▸ **Exercise**:
Scan the records below for the line containing "gjordes för mindre än 6 månader sedan, och" and the line containing "eller feokromocytom. Om attenueringen är > 20". Copy both, plus every line between, exactly.

▸ **Extracted information**:
+ + +

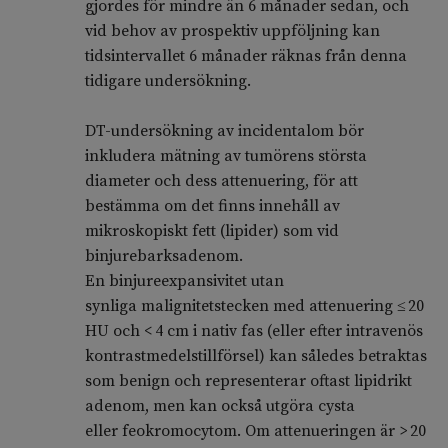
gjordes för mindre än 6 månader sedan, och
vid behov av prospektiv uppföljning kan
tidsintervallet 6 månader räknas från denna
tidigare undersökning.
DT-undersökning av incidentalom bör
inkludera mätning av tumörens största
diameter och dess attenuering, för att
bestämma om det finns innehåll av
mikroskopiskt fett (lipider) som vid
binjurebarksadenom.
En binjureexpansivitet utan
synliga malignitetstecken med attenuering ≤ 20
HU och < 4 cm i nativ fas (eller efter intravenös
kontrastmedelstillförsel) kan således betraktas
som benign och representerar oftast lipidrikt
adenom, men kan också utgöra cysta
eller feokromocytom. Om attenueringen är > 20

+ + +

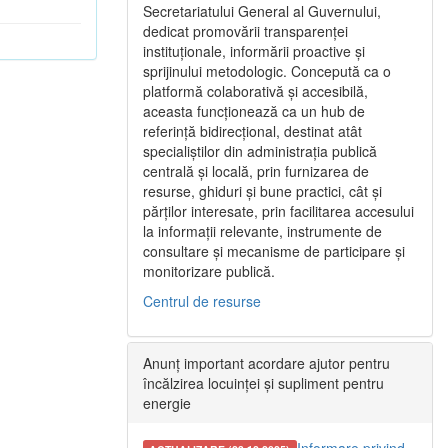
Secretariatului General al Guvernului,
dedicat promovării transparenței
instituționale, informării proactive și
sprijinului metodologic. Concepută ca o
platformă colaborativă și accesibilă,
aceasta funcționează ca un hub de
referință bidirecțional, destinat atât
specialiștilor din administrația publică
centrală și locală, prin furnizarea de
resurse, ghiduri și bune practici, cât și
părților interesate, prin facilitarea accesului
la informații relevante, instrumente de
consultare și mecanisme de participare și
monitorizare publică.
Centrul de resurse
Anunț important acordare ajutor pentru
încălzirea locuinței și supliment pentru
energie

+ + +

▸ **Output for this exercise**:
gjordes för mindre än 6 månader sedan, och
vid behov av prospektiv uppföljning kan
tidsintervallet 6 månader räknas från denna
tidigare undersökning.
DT-undersökning av incidentalom bör
inkludera mätning av tumörens största
diameter och dess attenuering, för att
bestämma om det finns innehåll av
mikroskopiskt fett (lipider) som vid
binjurebarksadenom.
En binjureexpansivitet utan
synliga malignitetstecken med attenuering ≤ 20
HU och < 4 cm i nativ fas (eller efter intravenös
kontrastmedelstillförsel) kan således betraktas
som benign och representerar oftast lipidrikt
adenom, men kan också utgöra cysta
eller feokromocytom. Om attenueringen är > 20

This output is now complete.